## PROBLEM DESCRIPTION
Go through the material and pull out every line with the string "GASTRONOMICA" in it.

## DATA EXCERPTS

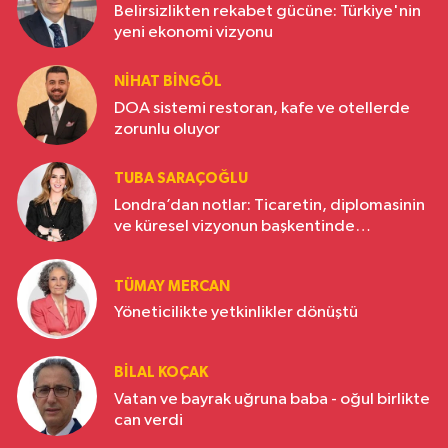
Belirsizlikten rekabet gücüne: Türkiye'nin
yeni ekonomi vizyonu
NIHAT BINGÖL
DOA sistemi restoran, kafe ve otellerde
zorunlu oluyor
TUBA SARAÇOĞLU
Londra’dan notlar: Ticaretin, diplomasinin
ve küresel vizyonun başkentinde
Türkiye’nin yükselen gücü
TÜMAY MERCAN
Yöneticilikte yetkinlikler dönüştü
BILAL KOÇAK
Vatan ve bayrak uğruna baba - oğul birlikte
can verdi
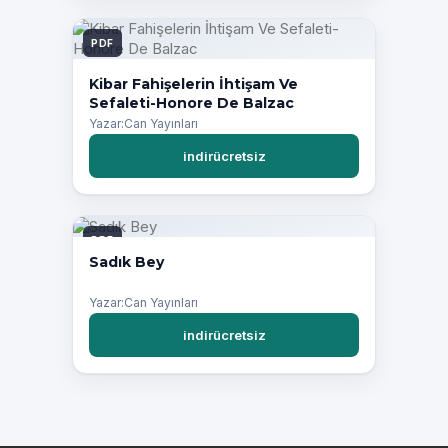
PDF
Kibar Fahişelerin İhtişam Ve
Sefaleti-Honore De Balzac
Yazar:Can Yayınları
indirücretsiz
PDF
Sadık Bey
Yazar:Can Yayınları
indirücretsiz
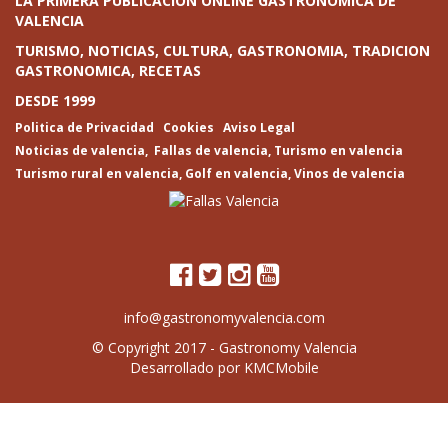
LA PRIMERA PUBLICACIÓN ONLINE GASTRONOMICA DE
VALENCIA
TURISMO, NOTICIAS, CULTURA, GASTRONOMIA, TRADICION
GASTRONOMICA, RECETAS
DESDE 1999
Politica de Privacidad
Cookies
Aviso Legal
Noticias de valencia
,
Fallas de valencia
,
Turismo en valencia
Turismo rural en valencia
,
Golf en valencia
,
Vinos de valencia
info@gastronomyvalencia.com
© Copyright 2017 -
Gastronomy Valencia
Desarrollado por
KMCMobile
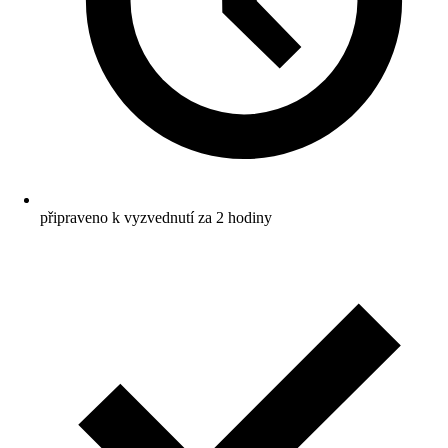
připraveno k vyzvednutí za 2 hodiny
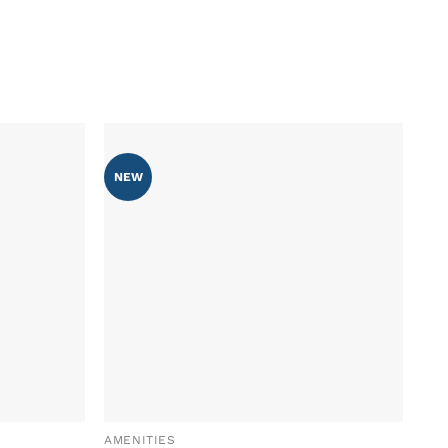
NEW
AÑADIR
AÑADIR
WISHLIST
WISHLIST
AMENITIES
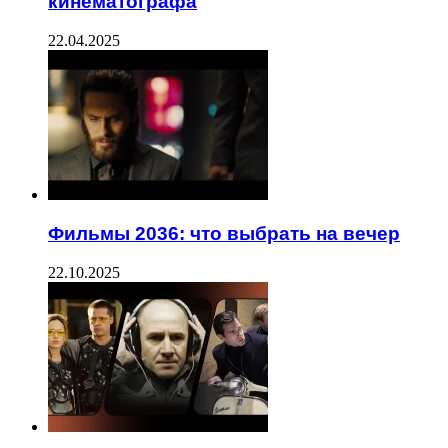
кинематографа
22.04.2025
Фильмы 2036: что выбрать на вечер
22.10.2025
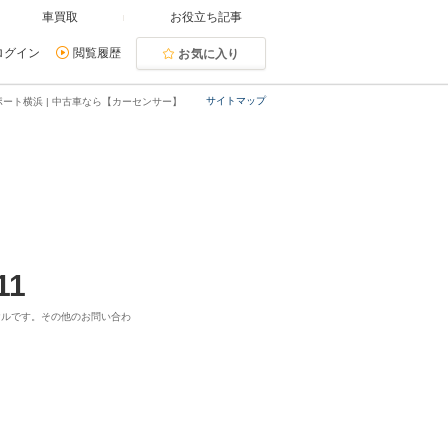
車買取
お役立ち記事
ログイン
閲覧履歴
お気に入り
サイトマップ
ポート横浜 | 中古車なら【カーセンサー】
11
ヤルです。その他のお問い合わ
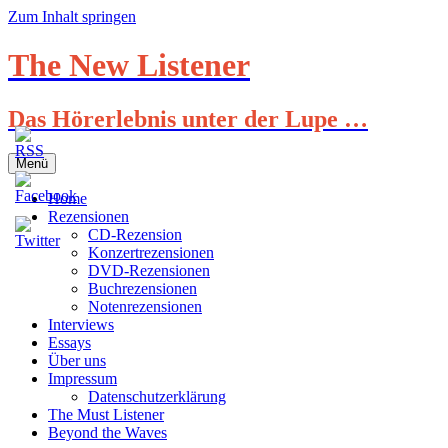
Zum Inhalt springen
The New Listener
Das Hörerlebnis unter der Lupe …
Menü
Home
Rezensionen
CD-Rezension
Konzertrezensionen
DVD-Rezensionen
Buchrezensionen
Notenrezensionen
Interviews
Essays
Über uns
Impressum
Datenschutzerklärung
The Must Listener
Beyond the Waves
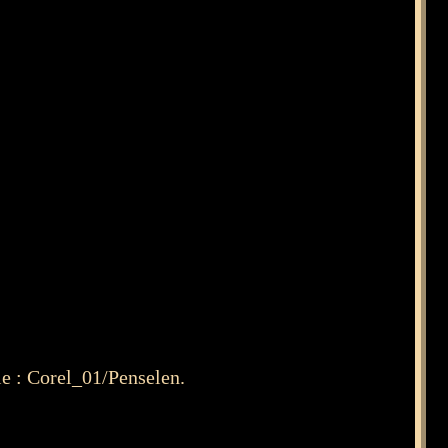
e : Corel_01/Penselen.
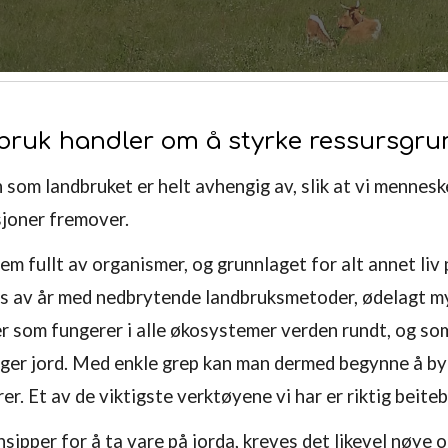
dbruk handler om å styrke ressursgru
n som landbruket er helt avhengig av, slik at vi menne
sjoner fremover.
m fullt av organismer, og grunnlaget for alt annet liv
s av år med nedbrytende landbruksmetoder, ødelagt mye
pper som fungerer i alle økosystemer verden rundt, og s
gger jord. Med enkle grep kan man dermed begynne å by
r. Et av de viktigste verktøyene vi har er riktig beit
nsipper for å ta vare på jorda, kreves det likevel nøy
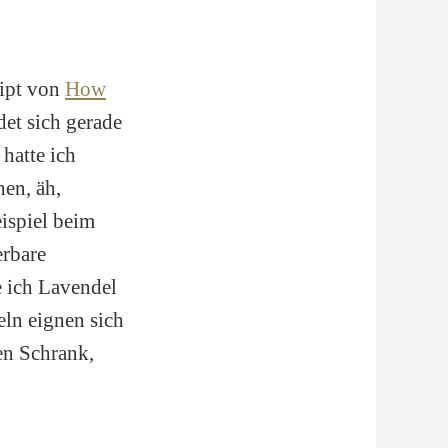
ript von
How
det sich gerade
 hatte ich
hen, äh,
ispiel beim
erbare
e ich Lavendel
ln eignen sich
en Schrank,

## ANSWER TO THIS EXERCISE
LA PRIMERA PUBLICACIÓN ONLINE GASTRONOMICA DE
GASTRONOMICA, RECETAS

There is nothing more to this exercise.